▼▼▼
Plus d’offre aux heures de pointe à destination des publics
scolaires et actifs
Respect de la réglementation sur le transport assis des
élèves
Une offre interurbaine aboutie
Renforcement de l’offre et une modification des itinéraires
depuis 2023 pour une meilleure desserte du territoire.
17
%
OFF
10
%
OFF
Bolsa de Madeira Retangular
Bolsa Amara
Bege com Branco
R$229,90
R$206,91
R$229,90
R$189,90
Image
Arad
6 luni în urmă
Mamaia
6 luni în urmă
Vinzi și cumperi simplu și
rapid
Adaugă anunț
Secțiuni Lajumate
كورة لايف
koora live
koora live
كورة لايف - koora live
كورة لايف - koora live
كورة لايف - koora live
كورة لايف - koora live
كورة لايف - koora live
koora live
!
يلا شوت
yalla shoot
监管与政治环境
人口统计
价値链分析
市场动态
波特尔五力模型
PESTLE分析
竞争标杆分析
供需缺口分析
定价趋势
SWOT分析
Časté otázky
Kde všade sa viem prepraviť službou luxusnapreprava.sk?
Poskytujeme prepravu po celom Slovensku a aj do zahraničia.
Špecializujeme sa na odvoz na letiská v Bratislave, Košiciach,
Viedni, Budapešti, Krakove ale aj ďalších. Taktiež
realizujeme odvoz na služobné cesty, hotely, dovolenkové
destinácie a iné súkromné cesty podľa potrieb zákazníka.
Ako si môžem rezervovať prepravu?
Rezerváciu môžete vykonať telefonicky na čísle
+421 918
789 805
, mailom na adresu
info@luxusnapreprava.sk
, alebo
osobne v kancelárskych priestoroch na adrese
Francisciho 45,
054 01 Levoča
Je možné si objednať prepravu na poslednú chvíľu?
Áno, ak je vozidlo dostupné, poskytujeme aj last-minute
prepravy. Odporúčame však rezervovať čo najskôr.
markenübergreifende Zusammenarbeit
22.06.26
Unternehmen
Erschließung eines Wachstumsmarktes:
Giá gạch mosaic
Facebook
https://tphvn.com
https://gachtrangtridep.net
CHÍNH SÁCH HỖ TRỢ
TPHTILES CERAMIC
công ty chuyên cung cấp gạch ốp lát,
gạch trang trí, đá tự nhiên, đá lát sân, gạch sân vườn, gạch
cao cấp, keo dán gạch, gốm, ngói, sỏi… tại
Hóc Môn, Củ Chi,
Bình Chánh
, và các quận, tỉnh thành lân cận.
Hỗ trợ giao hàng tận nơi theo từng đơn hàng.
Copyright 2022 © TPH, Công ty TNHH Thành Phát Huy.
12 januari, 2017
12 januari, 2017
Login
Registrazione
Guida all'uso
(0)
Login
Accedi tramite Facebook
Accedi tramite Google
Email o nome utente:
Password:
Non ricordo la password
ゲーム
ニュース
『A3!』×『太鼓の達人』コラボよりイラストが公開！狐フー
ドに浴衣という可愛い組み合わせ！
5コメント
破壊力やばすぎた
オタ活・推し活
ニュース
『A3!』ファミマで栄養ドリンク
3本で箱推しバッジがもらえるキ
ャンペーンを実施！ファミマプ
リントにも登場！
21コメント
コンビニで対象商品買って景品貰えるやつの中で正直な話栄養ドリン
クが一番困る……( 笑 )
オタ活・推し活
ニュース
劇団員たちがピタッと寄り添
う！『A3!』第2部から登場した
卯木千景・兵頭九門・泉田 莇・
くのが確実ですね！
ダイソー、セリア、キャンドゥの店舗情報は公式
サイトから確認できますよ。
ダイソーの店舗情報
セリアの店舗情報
▲▲▲
> **ABOUT THIS TASK**
Please output every record exactly as it appears.

> **FINISHED TASK**
Plus d’offre aux heures de pointe à destination des publics
scolaires et actifs
Respect de la réglementation sur le transport assis des
élèves
Une offre interurbaine aboutie
Renforcement de l’offre et une modification des itinéraires
depuis 2023 pour une meilleure desserte du territoire.
17
%
OFF
10
%
OFF
Bolsa de Madeira Retangular
Bolsa Amara
Bege com Branco
R$229,90
R$206,91
R$229,90
R$189,90
Image
Arad
6 luni în urmă
Mamaia
6 luni în urmă
Vinzi și cumperi simplu și
rapid
Adaugă anunț
Secțiuni Lajumate
كورة لايف
koora live
koora live
كورة لايف - koora live
كورة لايف - koora live
كورة لايف - koora live
كورة لايف - koora live
كورة لايف - koora live
koora live
!
يلا شوت
yalla shoot
监管与政治环境
人口统计
价値链分析
市场动态
波特尔五力模型
PESTLE分析
竞争标杆分析
供需缺口分析
定价趋势
SWOT分析
Časté otázky
Kde všade sa viem prepraviť službou luxusnapreprava.sk?
Poskytujeme prepravu po celom Slovensku a aj do zahraničia.
Špecializujeme sa na odvoz na letiská v Bratislave, Košiciach,
Viedni, Budapešti, Krakove ale aj ďalších. Taktiež
realizujeme odvoz na služobné cesty, hotely, dovolenkové
destinácie a iné súkromné cesty podľa potrieb zákazníka.
Ako si môžem rezervovať prepravu?
Rezerváciu môžete vykonať telefonicky na čísle
+421 918
789 805
, mailom na adresu
info@luxusnapreprava.sk
, alebo
osobne v kancelárskych priestoroch na adrese
Francisciho 45,
054 01 Levoča
Je možné si objednať prepravu na poslednú chvíľu?
Áno, ak je vozidlo dostupné, poskytujeme aj last-minute
prepravy. Odporúčame však rezervovať čo najskôr.
markenübergreifende Zusammenarbeit
22.06.26
Unternehmen
Erschließung eines Wachstumsmarktes:
Giá gạch mosaic
Facebook
https://tphvn.com
https://gachtrangtridep.net
CHÍNH SÁCH HỖ TRỢ
TPHTILES CERAMIC
công ty chuyên cung cấp gạch ốp lát,
gạch trang trí, đá tự nhiên, đá lát sân, gạch sân vườn, gạch
cao cấp, keo dán gạch, gốm, ngói, sỏi… tại
Hóc Môn, Củ Chi,
Bình Chánh
, và các quận, tỉnh thành lân cận.
Hỗ trợ giao hàng tận nơi theo từng đơn hàng.
Copyright 2022 © TPH, Công ty TNHH Thành Phát Huy.
12 januari, 2017
12 januari, 2017
Login
Registrazione
Guida all'uso
(0)
Login
Accedi tramite Facebook
Accedi tramite Google
Email o nome utente:
Password:
Non ricordo la password
ゲーム
ニュース
『A3!』×『太鼓の達人』コラボよりイラストが公開！狐フー
ドに浴衣という可愛い組み合わせ！
5コメント
破壊力やばすぎた
オタ活・推し活
ニュース
『A3!』ファミマで栄養ドリンク
3本で箱推しバッジがもらえるキ
ャンペーンを実施！ファミマプ
リントにも登場！
21コメント
コンビニで対象商品買って景品貰えるやつの中で正直な話栄養ドリン
クが一番困る……( 笑 )
オタ活・推し活
ニュース
劇団員たちがピタッと寄り添
う！『A3!』第2部から登場した
卯木千景・兵頭九門・泉田 莇・
くのが確実ですね！
ダイソー、セリア、キャンドゥの店舗情報は公式
サイトから確認できますよ。
ダイソーの店舗情報
セリアの店舗情報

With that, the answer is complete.